:: THE INPUT ::
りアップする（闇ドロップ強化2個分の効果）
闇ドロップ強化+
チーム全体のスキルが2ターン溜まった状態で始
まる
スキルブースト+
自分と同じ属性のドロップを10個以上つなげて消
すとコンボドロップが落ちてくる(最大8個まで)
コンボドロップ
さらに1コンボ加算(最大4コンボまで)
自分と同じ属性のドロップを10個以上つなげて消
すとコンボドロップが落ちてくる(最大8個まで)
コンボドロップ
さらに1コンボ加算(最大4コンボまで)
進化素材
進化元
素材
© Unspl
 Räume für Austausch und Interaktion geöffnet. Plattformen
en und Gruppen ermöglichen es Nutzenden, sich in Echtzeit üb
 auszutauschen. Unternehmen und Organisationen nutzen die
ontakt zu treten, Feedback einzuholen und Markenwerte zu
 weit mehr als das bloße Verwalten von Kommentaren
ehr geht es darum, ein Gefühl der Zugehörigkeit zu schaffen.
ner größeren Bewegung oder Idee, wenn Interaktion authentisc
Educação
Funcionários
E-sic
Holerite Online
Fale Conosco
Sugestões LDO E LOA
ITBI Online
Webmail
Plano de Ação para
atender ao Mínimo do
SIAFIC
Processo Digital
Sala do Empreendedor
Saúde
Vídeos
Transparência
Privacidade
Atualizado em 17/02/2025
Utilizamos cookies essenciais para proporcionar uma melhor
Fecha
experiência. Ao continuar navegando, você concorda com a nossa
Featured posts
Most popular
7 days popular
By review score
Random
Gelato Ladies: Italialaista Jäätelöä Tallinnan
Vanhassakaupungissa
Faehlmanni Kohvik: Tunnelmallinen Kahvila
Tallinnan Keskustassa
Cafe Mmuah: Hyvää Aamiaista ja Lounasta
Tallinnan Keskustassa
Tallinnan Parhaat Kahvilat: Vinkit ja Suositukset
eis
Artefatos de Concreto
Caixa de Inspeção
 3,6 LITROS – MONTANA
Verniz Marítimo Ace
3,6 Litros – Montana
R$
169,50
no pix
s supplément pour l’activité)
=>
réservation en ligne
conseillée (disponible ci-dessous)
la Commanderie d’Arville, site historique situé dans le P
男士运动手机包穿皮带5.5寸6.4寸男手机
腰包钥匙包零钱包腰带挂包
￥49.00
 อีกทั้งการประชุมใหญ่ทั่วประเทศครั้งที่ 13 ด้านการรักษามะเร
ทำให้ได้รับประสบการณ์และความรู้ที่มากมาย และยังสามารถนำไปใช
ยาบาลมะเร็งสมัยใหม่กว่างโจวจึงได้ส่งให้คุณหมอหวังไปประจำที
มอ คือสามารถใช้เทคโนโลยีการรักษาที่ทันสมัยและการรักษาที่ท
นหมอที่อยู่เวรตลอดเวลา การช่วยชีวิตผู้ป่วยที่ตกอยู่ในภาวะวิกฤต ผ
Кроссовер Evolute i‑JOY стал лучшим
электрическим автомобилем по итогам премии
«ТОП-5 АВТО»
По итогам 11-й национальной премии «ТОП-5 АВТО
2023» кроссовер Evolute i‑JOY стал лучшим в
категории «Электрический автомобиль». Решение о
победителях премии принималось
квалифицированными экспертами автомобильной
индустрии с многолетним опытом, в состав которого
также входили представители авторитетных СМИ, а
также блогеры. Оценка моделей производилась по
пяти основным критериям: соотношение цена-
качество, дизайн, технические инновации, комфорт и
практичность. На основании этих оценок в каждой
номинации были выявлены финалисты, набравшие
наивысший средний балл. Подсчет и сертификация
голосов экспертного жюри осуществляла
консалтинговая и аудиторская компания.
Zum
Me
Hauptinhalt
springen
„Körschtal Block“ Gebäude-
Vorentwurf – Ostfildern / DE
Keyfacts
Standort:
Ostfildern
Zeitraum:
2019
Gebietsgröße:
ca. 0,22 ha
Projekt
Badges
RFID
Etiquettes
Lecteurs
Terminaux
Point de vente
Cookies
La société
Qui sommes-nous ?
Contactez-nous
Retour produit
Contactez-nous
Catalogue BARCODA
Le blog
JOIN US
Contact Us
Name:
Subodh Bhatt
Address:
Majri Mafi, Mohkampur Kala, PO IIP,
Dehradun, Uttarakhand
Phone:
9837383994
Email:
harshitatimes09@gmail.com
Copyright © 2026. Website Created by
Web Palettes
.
:::
▸ **WHAT IS NEEDED**: Lines with "итогам" in the records above: copy every one of them.

▸ **RESPONSE AREA**:
электрическим автомобилем по итогам премии
По итогам 11-й национальной премии «ТОП-5 АВТО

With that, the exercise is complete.